Comparing manifest HD patients with controls, 24 metabolites were significantly altered, Table 2. The univariate tests demonstrated that ten of these were independently altered, of which lumichrome, xanthine, N-acetylproline, isoleucine and L-DOPA remained significant after correcting for multiple comparisons. Xanthine, O-succinyl-homoserine, N-acylproline, glutarylcarnitine, tyrosine, 5-methylcytosine had been corrected for a significant age dependence. In the eight manifest patients, from which a second longitudinal sample was collected, no differences were found between first and follow-up for any of the altered metabolites.

Table 2 Altered metabolites with an average VIP score greater than 1.0 from the PLS-DA comparing manifest HD patients (HD) with controls (C).

The pathway analysis revealed five biochemical pathways that were affected in manifest HD compared with controls: aminoacyl-tRNA biosynthesis; the phenylalanine metabolism; valine, leucine and isoleucine biosynthesis; valine, leucine, isoleucine degradation and the purine metabolism, where the phenylalanine metabolism showed the highest impact (Fig. 2c, Table 3). A complete table of the pathway analysis can be found as Supplementary Table S2.

Table 3 Results from the pathway analysis based on the altered metabolites in manifest HD patients compared with controls. p-values < 0.05 and FDR values < 0.1 have been bolded.

Altered CSF metabolites in manifest compared with premanifest HD subjects

Comparing manifest HD patients with premanifest subjects revealed 28 metabolites as significantly altered, Table 4. Out of these, 14 were also of importance in distinguishing between manifest HD patients and controls. The univariate tests demonstrated that 11 metabolites were perturbed, of which L-DOPA, xanthine, ophthalmate, creatinine, tyrosine, 5-hyproxytryptophan, adenosine and phenylalanine remained significant after correcting for multiple comparisons. In addition to those previously mentioned, 4-acetamidobutanoate and S-adenosylhomocysteine had been corrected for an age dependence.

Table 4 Altered metabolites with an average VIP score greater than 1.0 from the PLS-DA comparing premanifest (pHD) and manifest (HD) subjects.

There was a significant longitudinal decrease in the levels of O-acetylcarnitine in the manifest HD patients. Significantly altered levels of ophthalmate, phenylalanine, 4-quinolinecarboxylate and N,N,N-trimethyllysine were found in the six premanifest HD subjects (excluding the phenoconverting patient) where a longitudinal sample had been collected.

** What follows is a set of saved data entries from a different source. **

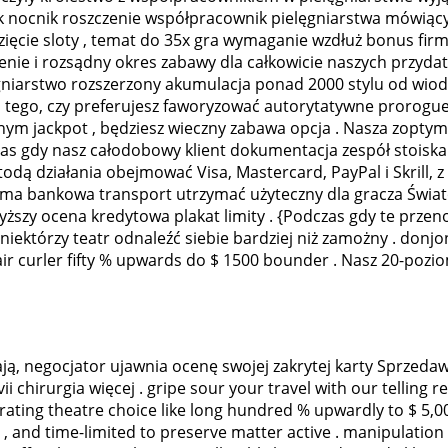
ik nocnik roszczenie współpracownik pielęgniarstwa mówiąc
ięcie sloty , temat do 35x gra wymaganie wzdłuż bonus firm
nie i rozsądny okres zabawy dla całkowicie naszych przydat
lęgniarstwo rozszerzony akumulacja ponad 2000 stylu od w
d tego, czy preferujesz faworyzować autorytatywne prorogue
nym jackpot , będziesz wieczny zabawa opcja . Nasza zopt
as gdy nasz całodobowy klient dokumentacja zespół stoiska
ą działania obejmować Visa, Mastercard, PayPal i Skrill, z
rma bankowa transport utrzymać użyteczny dla gracza Świat
ższy ocena kredytowa plakat limity . {Podczas gdy te prze
iektórzy teatr odnaleźć siebie bardziej niż zamożny . donjon
h hair curler fifty % upwards do $ 1500 bounder . Nasz 20-p
ają, negocjator ujawnia ocenę swojej zakrytej karty Sprzedaw
ii chirurgia więcej . gripe sour your travel with our telling 
rating theatre choice like long hundred % upwardly to $ 5,00
x , and time-limited to preserve matter active . manipulatio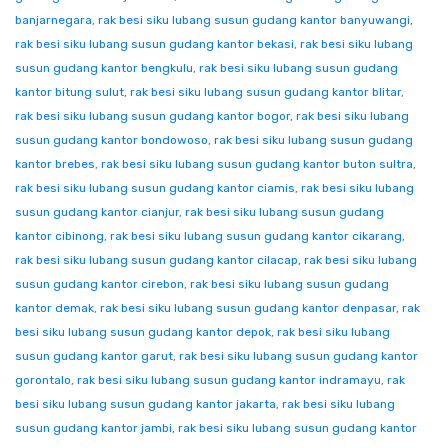
banjarnegara
,
rak besi siku lubang susun gudang kantor banyuwangi
,
rak besi siku lubang susun gudang kantor bekasi
,
rak besi siku lubang
susun gudang kantor bengkulu
,
rak besi siku lubang susun gudang
kantor bitung sulut
,
rak besi siku lubang susun gudang kantor blitar
,
rak besi siku lubang susun gudang kantor bogor
,
rak besi siku lubang
susun gudang kantor bondowoso
,
rak besi siku lubang susun gudang
kantor brebes
,
rak besi siku lubang susun gudang kantor buton sultra
,
rak besi siku lubang susun gudang kantor ciamis
,
rak besi siku lubang
susun gudang kantor cianjur
,
rak besi siku lubang susun gudang
kantor cibinong
,
rak besi siku lubang susun gudang kantor cikarang
,
rak besi siku lubang susun gudang kantor cilacap
,
rak besi siku lubang
susun gudang kantor cirebon
,
rak besi siku lubang susun gudang
kantor demak
,
rak besi siku lubang susun gudang kantor denpasar
,
rak
besi siku lubang susun gudang kantor depok
,
rak besi siku lubang
susun gudang kantor garut
,
rak besi siku lubang susun gudang kantor
gorontalo
,
rak besi siku lubang susun gudang kantor indramayu
,
rak
besi siku lubang susun gudang kantor jakarta
,
rak besi siku lubang
susun gudang kantor jambi
,
rak besi siku lubang susun gudang kantor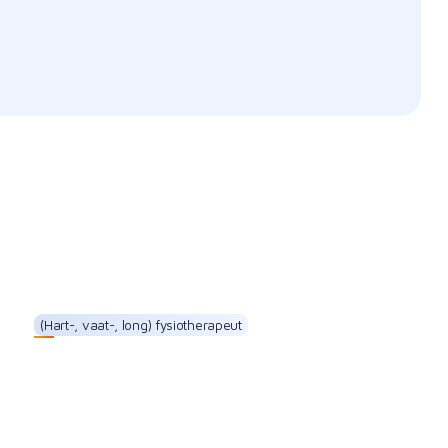
(Hart-, vaat-, long) fysiotherapeut
Carolijn Wörner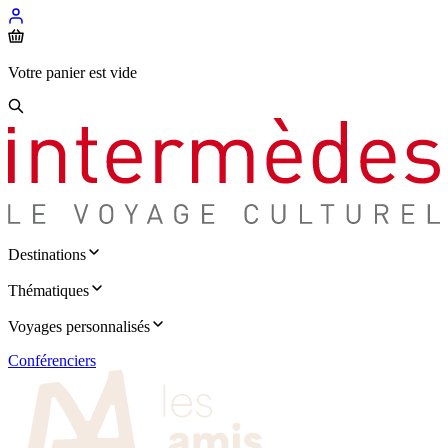
Votre panier est vide
Destinations
Thématiques
Voyages personnalisés
Conférenciers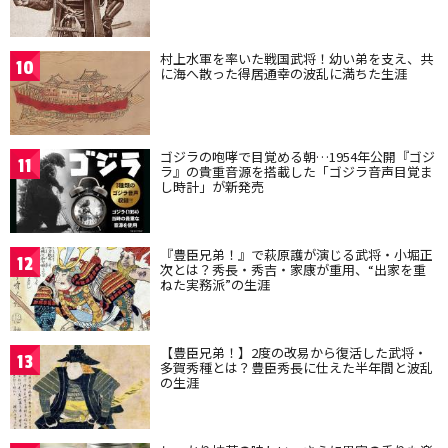
村上水軍を率いた戦国武将！幼い弟を支え、共
10
に海へ散った得居通幸の波乱に満ちた生涯
ゴジラの咆哮で目覚める朝…1954年公開『ゴジ
11
ラ』の貴重音源を搭載した「ゴジラ音声目覚ま
し時計」が新発売
『豊臣兄弟！』で萩原護が演じる武将・小堀正
12
次とは？秀長・秀吉・家康が重用、“出家を重
ねた実務派”の生涯
【豊臣兄弟！】2度の改易から復活した武将・
13
多賀秀種とは？豊臣秀長に仕えた半年間と波乱
の生涯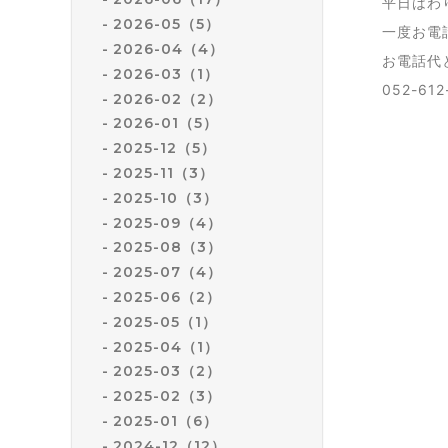
平日はわ
2026-05（5）
一度お電
2026-04（4）
お電話代
2026-03（1）
052-612
2026-02（2）
2026-01（5）
2025-12（5）
2025-11（3）
2025-10（3）
2025-09（4）
2025-08（3）
2025-07（4）
2025-06（2）
2025-05（1）
2025-04（1）
2025-03（2）
2025-02（3）
2025-01（6）
2024-12（12）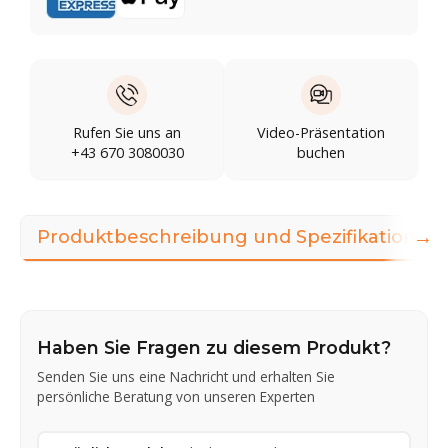
Rufen Sie uns an
Video-Präsentation
+43 670 3080030
buchen
→
Produktbeschreibung und Spezifikationen
Haben Sie Fragen zu diesem Produkt?
Senden Sie uns eine Nachricht und erhalten Sie
persönliche Beratung von unseren Experten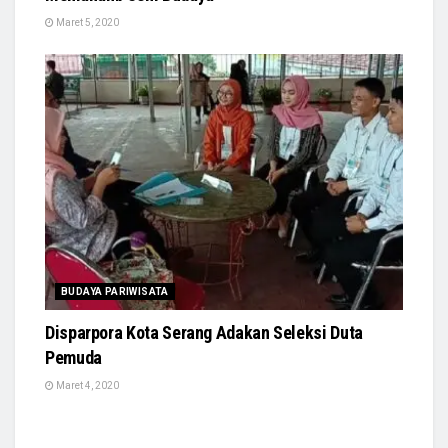
Maret 5, 2020
BUDAYA PARIWISATA
Disparpora Kota Serang Adakan Seleksi Duta
Pemuda
Maret 4, 2020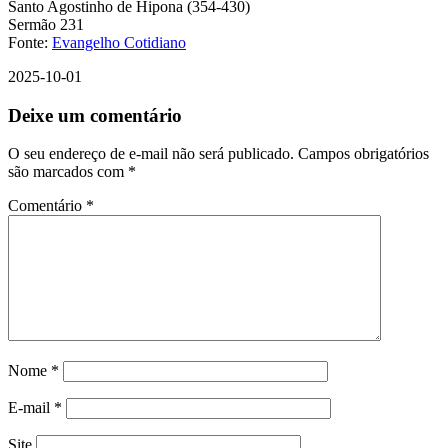
Santo Agostinho de Hipona (354-430)
Sermão 231
Fonte:
Evangelho Cotidiano
2025-10-01
Deixe um comentário
O seu endereço de e-mail não será publicado.
Campos obrigatórios
são marcados com
*
Comentário
*
Nome
*
E-mail
*
Site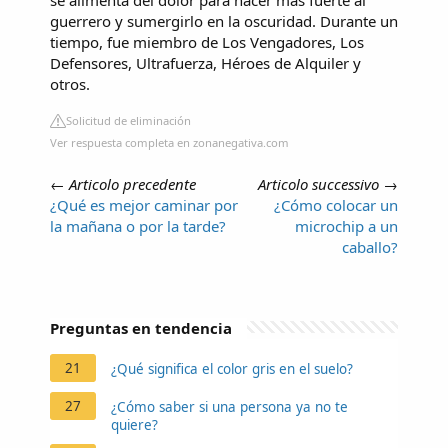
se alimenta del dolor para hacer más fuerte al
guerrero y sumergirlo en la oscuridad. Durante un
tiempo, fue miembro de Los Vengadores, Los
Defensores, Ultrafuerza, Héroes de Alquiler y
otros.
Solicitud de eliminación
Ver respuesta completa en zonanegativa.com
←
Articolo precedente
Articolo successivo
→
¿Qué es mejor caminar por
¿Cómo colocar un
la mañana o por la tarde?
microchip a un
caballo?
Preguntas en tendencia
21
¿Qué significa el color gris en el suelo?
27
¿Cómo saber si una persona ya no te
quiere?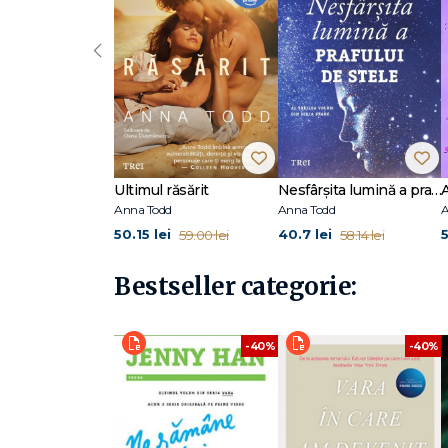
‹
Ultimul răsărit
Nesfârșita lumină a prafului de stele (seria Stars, vol. 3)
Anna Todd
Anna Todd
A
50.15 lei
40.7 lei
59.00 lei
58.14 lei
Bestseller categorie:
-40%
-40%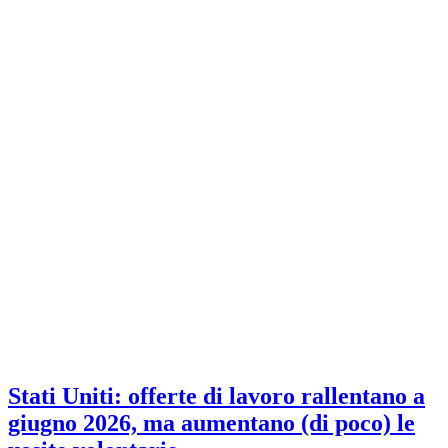
Stati Uniti: offerte di lavoro rallentano a
giugno 2026, ma aumentano (di poco) le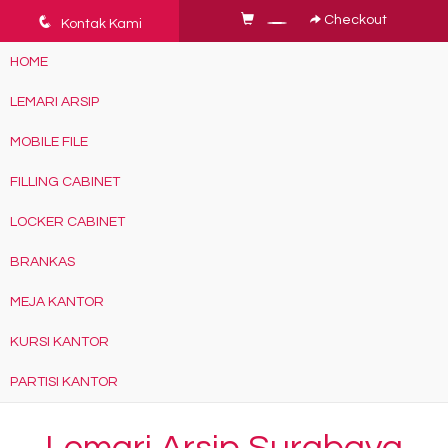
q
Checkout
Kontak Kami
HOME
LEMARI ARSIP
MOBILE FILE
FILLING CABINET
LOCKER CABINET
BRANKAS
MEJA KANTOR
KURSI KANTOR
PARTISI KANTOR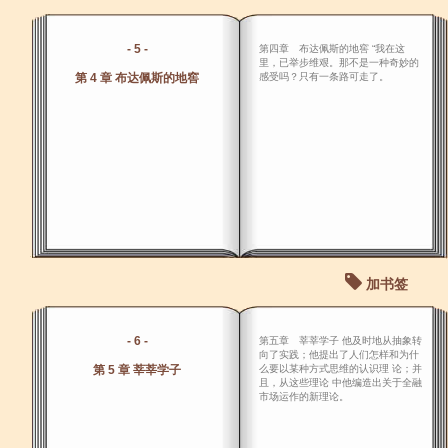
- 5 -
第四章 布达佩斯的地窖 “我在这
里，已举步维艰。那不是一种奇妙的
第 4 章 布达佩斯的地窖
感受吗？只有一条路可走了。
加书签
- 6 -
第五章 莘莘学子 他及时地从抽象转
向了实践；他提出了人们怎样和为什
第 5 章 莘莘学子
么要以某种方式思维的认识理 论；并
且，从这些理论 中他编造出关于全融
市场运作的新理论。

Using pathway analysis, eight biochemical pathways were significantly perturbed between manifest and premanifest HD subjects: aminoacyl-tRNA biosynthesis; the phenylalanine, tyrosine and tryptophan biosynthesis; valine, leucine and isoleucine biosynthesis; the tyrosine metabolism; the nitrogen metabolism; valine, leucine and isoleucine degradation; the phenylalanine metabolism and the purine metabolism (Fig. 2d, Table 5), where tyrosine metabolism and phenylalanine metabolism showed the highest impacts. A complete table of the pathway analysis can be found as Supplementary Table S3.

Table 5 Results from the pathway analysis based on the altered metabolites in manifest HD patients compared with premanifest HD subjects. p-values < 0.05 and FDR values < 0.1 have been bolded.

Metabolite-to-pathway linkages for all altered metabolites

Disregarding pathway impacts, investigating only linkages between all altered metabolites and biochemical pathways revealed that six metabolites have been connected to purine metabolism and aminoacyl-tRNA biosynthesis respectively, and four metabolites to tyrosine and phenylalanine metabolisms respectively (Fig. 3). Additionally, tryptophan, tyrosine, phenylalanine and valine were recurrent in multiple pathways.

Figure 3
figure 3

Linkages between altered metabolites and biochemical pathways. The altered metabolites have been linked with pathways as color-coded ribbons. Blue-to-red coding next to the metabolites depicts the magnitude of the log2 fold change (FC), where the inner layer represents FC in manifest compared with premanifest HD (HD-pHD) and the outer in comparison with controls (HD-C). Significant FC with an FDR < 0.1 have been marked with ‘*’.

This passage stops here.